Aber Christus geht es noch um mehr als um das Hören. Es geht ihm darum, dass er uns kennt und wir ihn. Mit „Kennen“ ist in der Bibel viel mehr gemeint als bloß eine Information darüber, wer denn der jeweils andere ist. „Kennen“ bedeutet in der Bibel so viel wie „ganz enge Gemeinschaft mit jemandem haben“, mit ihm persönlich ganz eng verbunden sein. Ja, in diesem Sinne lernst du Jesus Christus immer wieder kennen, wenn du ihm begegnest hier am Altar, im Heiligen Mahl.
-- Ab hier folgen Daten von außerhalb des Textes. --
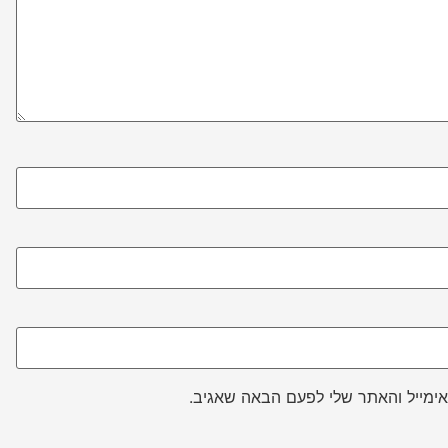
ימייל והאתר שלי לפעם הבאה שאגיב.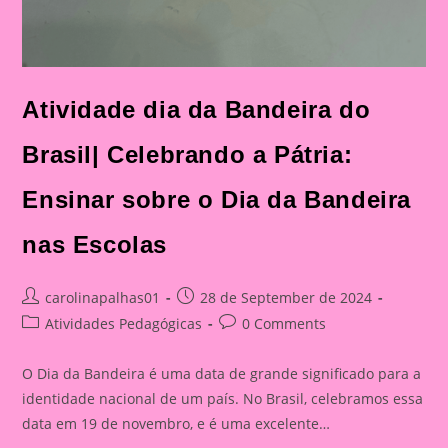
Atividade dia da Bandeira do
Brasil| Celebrando a Pátria:
Ensinar sobre o Dia da Bandeira
nas Escolas
Post
Post
carolinapalhas01
28 de September de 2024
author:
published:
Post
Post
Atividades Pedagógicas
0 Comments
category:
comments:
O Dia da Bandeira é uma data de grande significado para a
identidade nacional de um país. No Brasil, celebramos essa
data em 19 de novembro, e é uma excelente…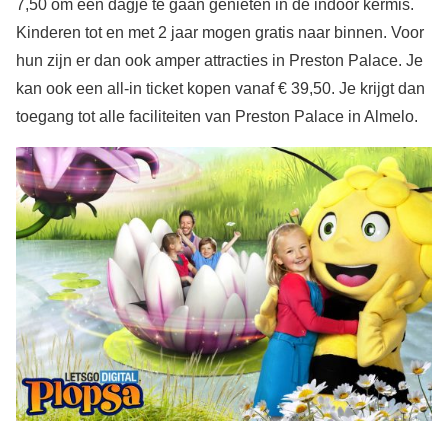
7,50 om een dagje te gaan genieten in de indoor kermis.
Kinderen tot en met 2 jaar mogen gratis naar binnen. Voor
hun zijn er dan ook amper attracties in Preston Palace. Je
kan ook een all-in ticket kopen vanaf € 39,50. Je krijgt dan
toegang tot alle faciliteiten van Preston Palace in Almelo.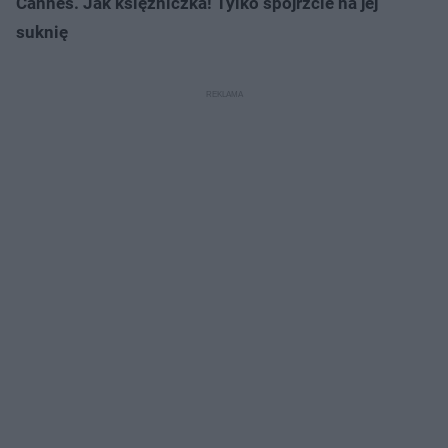
Cannes. Jak księżniczka! Tylko spójrzcie na jej
suknię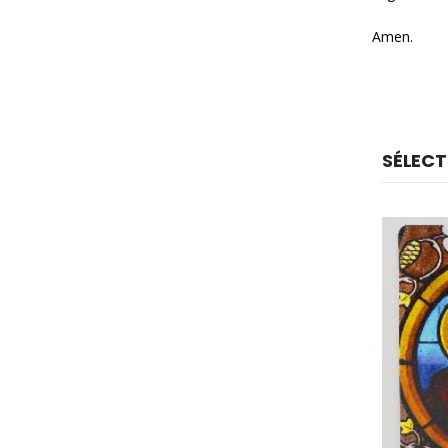
Amen.
SÉLECT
Da kommt er zu dir, nicht um etwas von dir zu fordern, sondern um dich zu beschenken mit seinem Leib, für dich am Kreuz geopfert, mit seinem Blut, für dich am Kreuz vergossen. Da gibt er sich dir eindeutig zu erkennen als dein Gott, der sich hingibt für dich, damit du leben darfst. Gott geb’s, dass dir ein Leben klar bleibt, was du an diesem guten Hirten hast, dass du ihm folgst und bei ihm bleibst. Denn dieser Hirte sagt dir doch ganz klar, was er vorhat mit dir: „Ich gebe ihnen das ewige Leben.“ Das kann wirklich nur einer, er, dein guter Hirte Jesus Christus. Und er kann es nicht nur, er gibt es dir, auch jetzt gleich wieder, wenn er zu dir kommt, er, dein Herr und Gott, um sich mit dir zu verbinden, er, dein Herr, der sich dir so klar und eindeutig vorstellt: „Ich und der Vater sind eins.“ Amen.